Buna tam olarak ne dendiğinden emin değilim fakat ılımanlık önyargısı/argümanı veya statükocu siyaset denilebilir gibi geliyor. İlk bakışta mantıklı gelen bir söylem, sıkça da tekrarlanıyor. Fakat gerçekler farklı bir şeye işaret ediyor. Elbette, ılıman siyasetin işe yaradığı durumlar var fakat tarihte bu söylemin dışına çıkmış ve başarılı olmuş hareketler de var. Bunlar radikal siyasete sahip hareketlerdir. Radikal siyaset, bir tanıma göre, bir toplumu veya siyasi sistemi sosyal değişim, yapısal değişim, devrim veya radikal reformlarla değiştirmeyi amaçlayan siyasettir. Barışçıl veya şiddetli olabilir. İki türlü de, toplumdaki yaygın kabullere ve yapılara meydan okur.

Bu açıdan bakıldığında, Shingeki no Kyojin’in toplumsal veya siyasi bir değişiklik sağlamakta yegane yolun ılımlı statükocu siyaset olduğunu öne süren anlayışa karşı çıktığı, radikalize olmuş bir azınlığın da bunu başarabileceğini gösteren bir anlatı sunduğu söylenebilir.

Bu yazının iki tane hedefi var. İlk olarak, Yeageristlerin yükselişini inceleyerek, Shingeki no Kyojin’in bu mantığa karşı çıktığı, bir azınlığın radikalizasyonunun işe yaradığı bir hikaye sunduğu anlatılmaya çalışılacak. İkinci olaraksa, gerçek dünyadan örnekler verilerek, Shingeki no Kyojin’in bu anlatısının içine yerleştiği ekol olabildiğince açıklanacak. Amaç etik bir yargılamada bulunmak değil fakat empirik olarak, yani somut kanıtlarla gösterilebilir bir şekilde, Yeagerist anlatısını ve onun içine girdiği siyasi akımı incelemektir.

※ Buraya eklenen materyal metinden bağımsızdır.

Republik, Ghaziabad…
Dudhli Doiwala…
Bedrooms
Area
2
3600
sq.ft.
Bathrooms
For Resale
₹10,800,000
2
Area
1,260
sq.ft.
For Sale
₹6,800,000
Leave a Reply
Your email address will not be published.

Bu yazı bir edebi okumadır. Yani bu konuların başka bir şekilde ele alınamayacağı iddia edilmiyor. Lakin, belli bir açıdan bakınca, bu resmin görüldüğü öne sürülüyor. Bu bakış açısına katılınmasa bile, hikayenin içerdiği temaları ve öğeleri esnek bir şekilde ele almanın yararlı olacağı şüphe götürmez.

Yeageristlerin Stratejisi

Yeageristleri stratejik olarak incelediğimizde, belli özelliklere sahip olduklarını görüyoruz.

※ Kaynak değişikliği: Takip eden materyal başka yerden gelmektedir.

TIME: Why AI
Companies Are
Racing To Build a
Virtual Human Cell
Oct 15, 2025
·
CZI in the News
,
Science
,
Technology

Öncelikle, herkesi, hatta çoğunluğu kazanmaya çalışmıyorlar. En azından kısa vadeli bir hedef olarak bunu belirlemiyorlar. Bunun sebebi, buna ihtiyaç duymamalarıdır. Kendi planlarını gerçekleştirecek, kendisini adamış bir azınlığa sahip olmak onlar için yeterli. Sonuçta, Paradis yönetimini ele geçirme planları için çoğunluğun desteği gerekmiyordu. Bunun yerine, stratejik yerlere ulaşımı olan kişilere ihtiyaçları vardı. Örneğin, Kumandan Zackly’yi bombalayacak veyahut Paradis yönetimindeki üst rütbelilere enfekte şarapları verecek kişilere. Bu sebeple, Yeageristler, ılıman bir siyaseti benimsemediler.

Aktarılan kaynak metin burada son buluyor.